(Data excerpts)
************
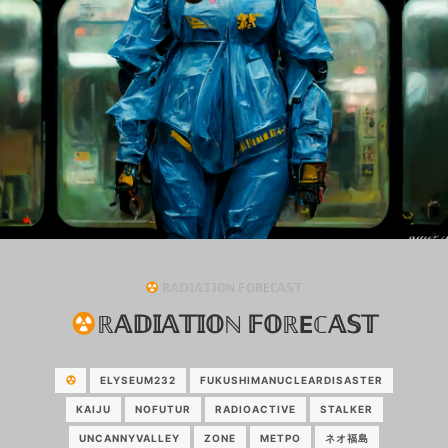
ℝ𝔸𝔻𝕀𝔸𝕋𝕀𝕆ℕ 𝔽𝕆ℝEℂ𝔸𝕊𝕋
ℝ𝔸𝔻𝕀𝔸𝕋𝕀𝕆ℕ 𝔽𝕆ℝEℂ𝔸𝕊𝕋
ELYSEUM232
FUKUSHIMANUCLEARDISASTER
KAIJU
NOFUTUR
RADIOACTIVE
STALKER
UNCANNYVALLEY
ZONE
МЕТРО
ネオ福島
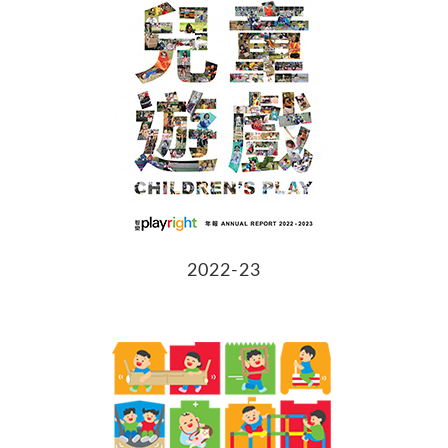
2022-23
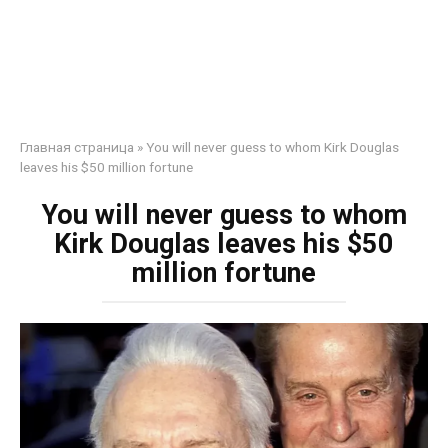
Главная страница
»
You will never guess to whom Kirk Douglas
leaves his $50 million fortune
You will never guess to whom
Kirk Douglas leaves his $50
million fortune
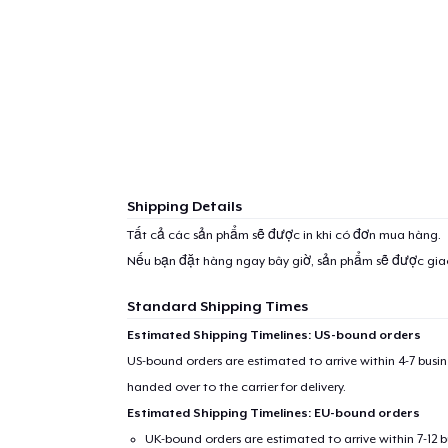
Shipping Details
Tất cả các sản phẩm sẽ được in khi có đơn mua hàng.
Nếu bạn đặt hàng ngay bây giờ, sản phẩm sẽ được gi
Standard Shipping Times
Estimated Shipping Timelines: US-bound orders
US-bound orders are estimated to arrive within 4-7 bus
handed over to the carrier for delivery.
Estimated Shipping Timelines: EU-bound orders
UK-bound orders are estimated to arrive within 7-12 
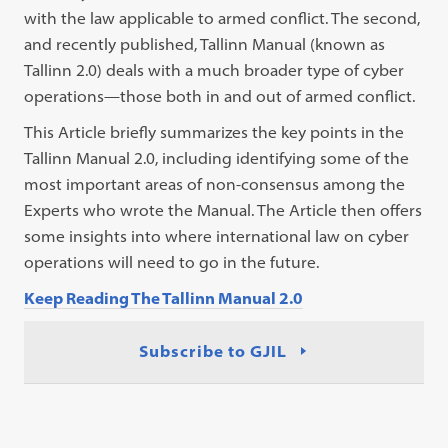
with the law applicable to armed conflict. The second,
and recently published, Tallinn Manual (known as
Tallinn 2.0) deals with a much broader type of cyber
operations—those both in and out of armed conflict.
This Article briefly summarizes the key points in the
Tallinn Manual 2.0, including identifying some of the
most important areas of non-consensus among the
Experts who wrote the Manual. The Article then offers
some insights into where international law on cyber
operations will need to go in the future.
Keep Reading The Tallinn Manual 2.0
Subscribe to GJIL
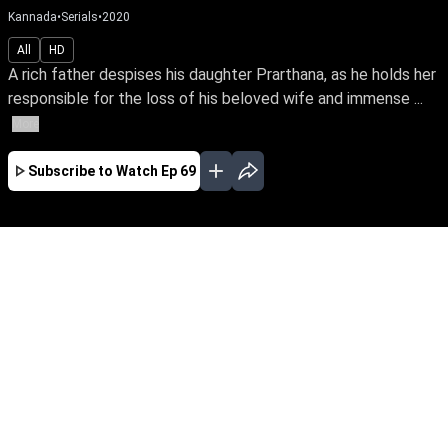
Kannada
•
Serials
•
2020
All
HD
A rich father despises his daughter Prarthana, as he holds her
responsible for the loss of his beloved wife and immense ...
More
Subscribe to Watch
Ep 69
JAN
FEB
MAR
APR
MAY
JUN
JUL
AUG
SEP
OCT
NOV
EP - 182 ( Jan 01, 2021 )
A rich father despises his daughter Prarthana,
as he holds her responsible for the loss of his
beloved wife and immense wealth, on the day
she was born. Prarthana on the other hand
grows up yearning for his love and affection . In
the meanwhile she shares a special bond with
************
Problem details: Copy all lines of the records in which the string "Timelines" can be found.

Result of the task:
Estimated Shipping Timelines: US-bound orders
Estimated Shipping Timelines: EU-bound orders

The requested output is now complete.